• What the task requires:
Below are the records; repeat exactly their lines between the line holding "involved with a professor where I was" and the line holding "0% APR for 36", inclusive, skipping the pictures.
START Records supplied
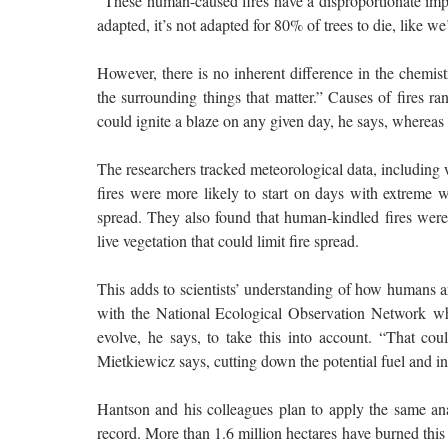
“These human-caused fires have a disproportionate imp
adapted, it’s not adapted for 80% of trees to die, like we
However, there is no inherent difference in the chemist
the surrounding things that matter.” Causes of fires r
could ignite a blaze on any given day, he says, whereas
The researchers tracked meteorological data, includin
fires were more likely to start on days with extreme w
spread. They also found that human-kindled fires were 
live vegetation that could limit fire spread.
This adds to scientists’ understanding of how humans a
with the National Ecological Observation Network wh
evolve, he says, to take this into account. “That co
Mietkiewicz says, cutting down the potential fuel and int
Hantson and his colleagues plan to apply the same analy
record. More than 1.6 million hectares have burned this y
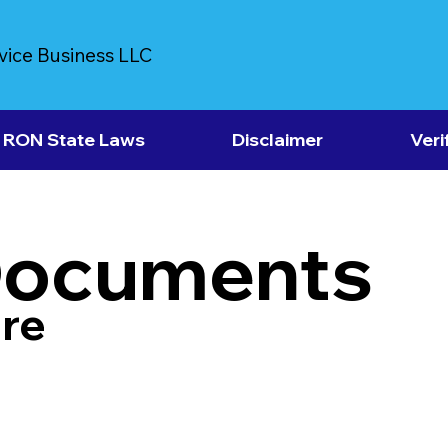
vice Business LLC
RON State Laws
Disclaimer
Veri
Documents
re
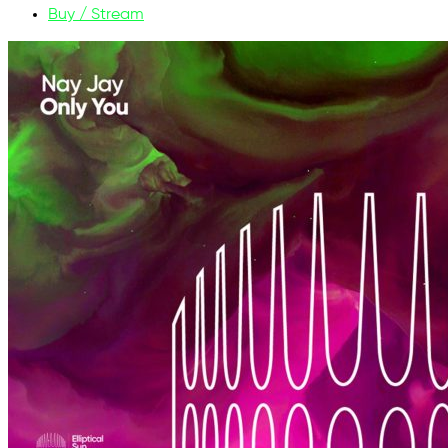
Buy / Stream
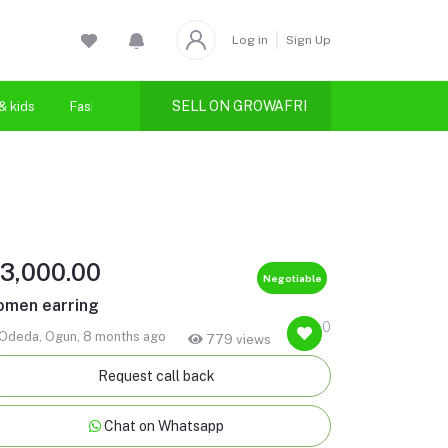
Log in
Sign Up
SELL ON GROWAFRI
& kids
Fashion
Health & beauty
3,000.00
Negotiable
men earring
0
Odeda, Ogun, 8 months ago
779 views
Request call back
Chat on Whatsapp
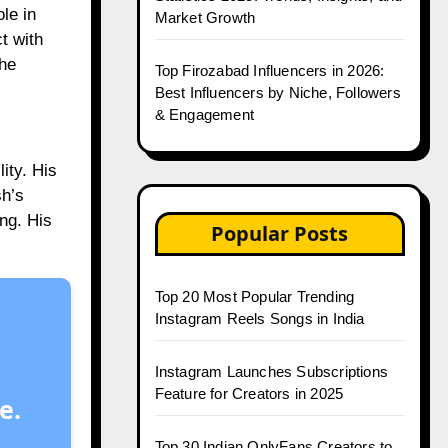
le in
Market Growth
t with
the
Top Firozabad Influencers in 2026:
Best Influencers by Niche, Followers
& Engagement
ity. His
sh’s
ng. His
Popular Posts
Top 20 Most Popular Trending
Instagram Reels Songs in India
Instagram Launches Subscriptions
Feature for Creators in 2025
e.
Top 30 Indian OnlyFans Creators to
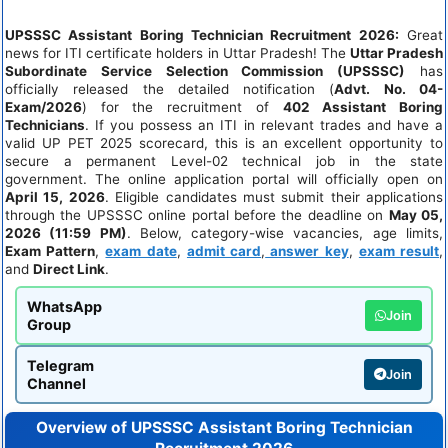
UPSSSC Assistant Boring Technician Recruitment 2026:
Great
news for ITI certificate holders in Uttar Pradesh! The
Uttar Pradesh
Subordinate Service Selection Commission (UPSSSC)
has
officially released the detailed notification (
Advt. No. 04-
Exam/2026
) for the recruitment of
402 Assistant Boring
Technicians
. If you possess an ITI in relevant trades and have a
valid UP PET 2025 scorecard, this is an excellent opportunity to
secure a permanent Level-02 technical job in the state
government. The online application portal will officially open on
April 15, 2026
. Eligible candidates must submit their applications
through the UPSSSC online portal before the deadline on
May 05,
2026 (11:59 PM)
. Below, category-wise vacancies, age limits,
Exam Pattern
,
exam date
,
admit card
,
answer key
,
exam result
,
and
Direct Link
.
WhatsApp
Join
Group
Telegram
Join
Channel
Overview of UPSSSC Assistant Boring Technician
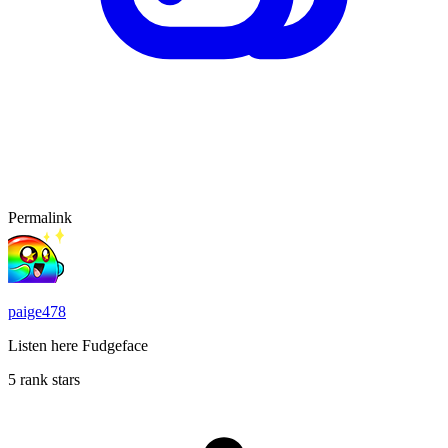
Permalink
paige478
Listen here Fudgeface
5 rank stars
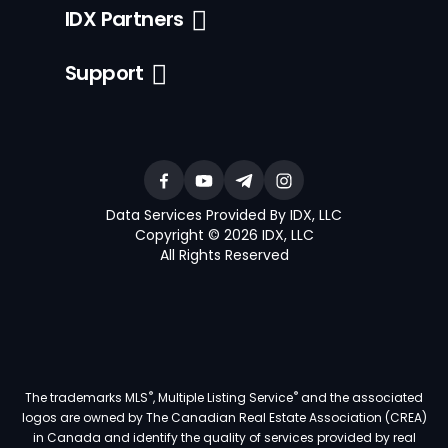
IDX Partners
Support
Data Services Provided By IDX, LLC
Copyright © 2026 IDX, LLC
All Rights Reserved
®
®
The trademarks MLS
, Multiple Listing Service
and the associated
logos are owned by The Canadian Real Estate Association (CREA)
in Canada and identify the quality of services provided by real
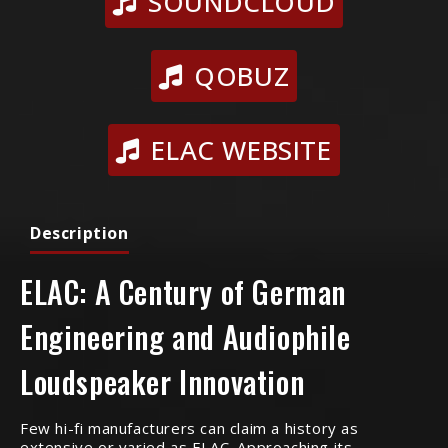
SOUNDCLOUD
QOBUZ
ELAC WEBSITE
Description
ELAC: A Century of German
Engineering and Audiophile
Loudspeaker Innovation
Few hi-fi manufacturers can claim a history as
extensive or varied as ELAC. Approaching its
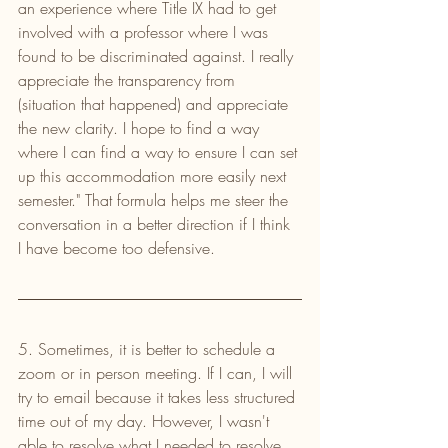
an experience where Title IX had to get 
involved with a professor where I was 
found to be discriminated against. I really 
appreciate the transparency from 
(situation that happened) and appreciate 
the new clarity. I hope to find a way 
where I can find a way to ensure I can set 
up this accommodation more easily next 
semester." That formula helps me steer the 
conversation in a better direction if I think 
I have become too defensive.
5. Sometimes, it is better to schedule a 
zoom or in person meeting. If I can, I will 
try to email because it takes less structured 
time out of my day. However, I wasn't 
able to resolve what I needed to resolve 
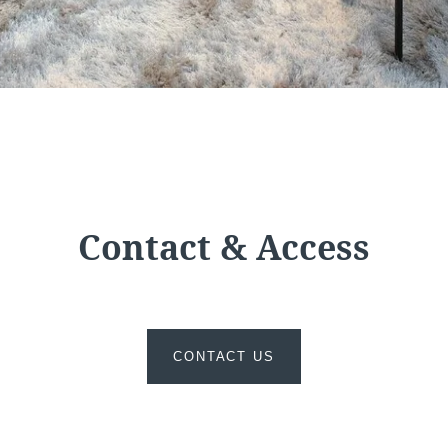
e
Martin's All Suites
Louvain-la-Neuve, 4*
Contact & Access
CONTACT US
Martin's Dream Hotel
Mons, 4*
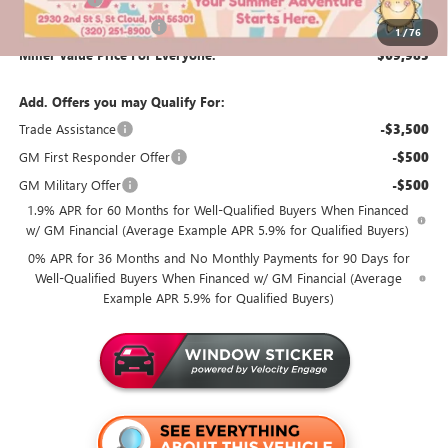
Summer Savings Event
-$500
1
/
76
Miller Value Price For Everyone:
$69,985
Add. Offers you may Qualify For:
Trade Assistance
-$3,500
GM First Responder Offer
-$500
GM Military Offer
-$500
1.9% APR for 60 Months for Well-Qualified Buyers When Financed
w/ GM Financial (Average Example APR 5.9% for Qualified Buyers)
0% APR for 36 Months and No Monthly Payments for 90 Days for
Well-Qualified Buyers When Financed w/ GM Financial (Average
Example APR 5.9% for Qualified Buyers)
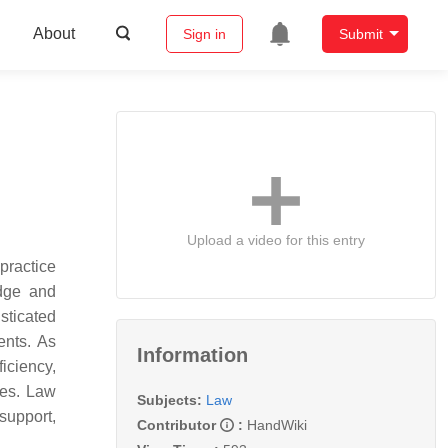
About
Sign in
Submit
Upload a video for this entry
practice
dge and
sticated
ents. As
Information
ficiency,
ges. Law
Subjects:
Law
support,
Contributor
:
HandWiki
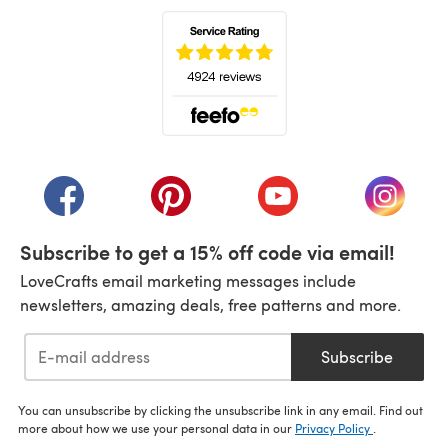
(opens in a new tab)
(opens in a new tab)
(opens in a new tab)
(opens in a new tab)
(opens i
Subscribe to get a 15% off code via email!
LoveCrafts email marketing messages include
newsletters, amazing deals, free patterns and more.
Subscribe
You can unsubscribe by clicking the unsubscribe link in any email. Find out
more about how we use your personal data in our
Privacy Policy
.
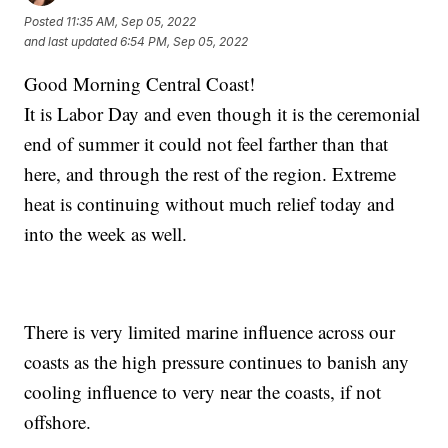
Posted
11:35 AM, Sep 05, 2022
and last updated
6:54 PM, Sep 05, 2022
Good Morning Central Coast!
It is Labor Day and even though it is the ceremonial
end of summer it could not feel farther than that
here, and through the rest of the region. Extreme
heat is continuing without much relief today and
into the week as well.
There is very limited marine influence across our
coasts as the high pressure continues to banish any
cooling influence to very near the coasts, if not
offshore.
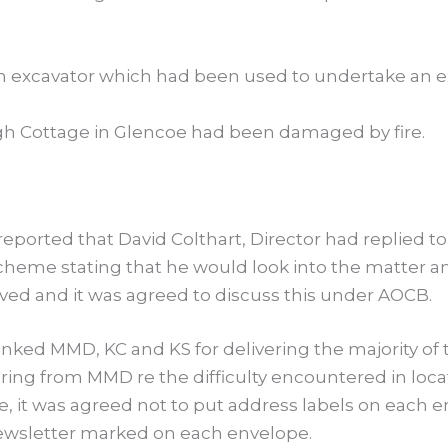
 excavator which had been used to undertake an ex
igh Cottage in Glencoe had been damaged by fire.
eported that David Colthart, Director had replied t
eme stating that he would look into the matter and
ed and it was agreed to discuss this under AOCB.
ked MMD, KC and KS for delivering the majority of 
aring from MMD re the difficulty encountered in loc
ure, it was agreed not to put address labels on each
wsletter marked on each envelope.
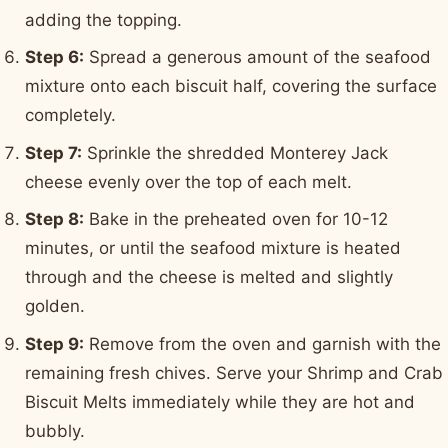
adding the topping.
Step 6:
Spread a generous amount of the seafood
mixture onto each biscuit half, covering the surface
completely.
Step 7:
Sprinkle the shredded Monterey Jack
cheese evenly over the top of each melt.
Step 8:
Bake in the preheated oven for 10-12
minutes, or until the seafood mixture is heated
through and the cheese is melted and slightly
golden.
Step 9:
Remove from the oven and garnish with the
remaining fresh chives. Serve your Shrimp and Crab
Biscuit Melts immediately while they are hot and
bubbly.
END Records supplied
• Completed task:
involved with a professor where I was 
found to be discriminated against. I really 
appreciate the transparency from 
(situation that happened) and appreciate 
the new clarity. I hope to find a way 
where I can find a way to ensure I can set 
up this accommodation more easily next 
semester." That formula helps me steer the 
conversation in a better direction if I think 
I have become too defensive.
5. Sometimes, it is better to schedule a 
zoom or in person meeting. If I can, I will 
try to email because it takes less structured 
time out of my day. However, I wasn't 
able to resolve what I needed to resolve 
e
Martin's All Suites
Louvain-la-Neuve, 4*
Contact & Access
CONTACT US
Martin's Dream Hotel
Mons, 4*
Summer Savings Event
-$500
1
/
76
Miller Value Price For Everyone:
$69,985
Add. Offers you may Qualify For:
Trade Assistance
-$3,500
GM First Responder Offer
-$500
GM Military Offer
-$500
1.9% APR for 60 Months for Well-Qualified Buyers When Financed
w/ GM Financial (Average Example APR 5.9% for Qualified Buyers)
0% APR for 36 Months and No Monthly Payments for 90 Days for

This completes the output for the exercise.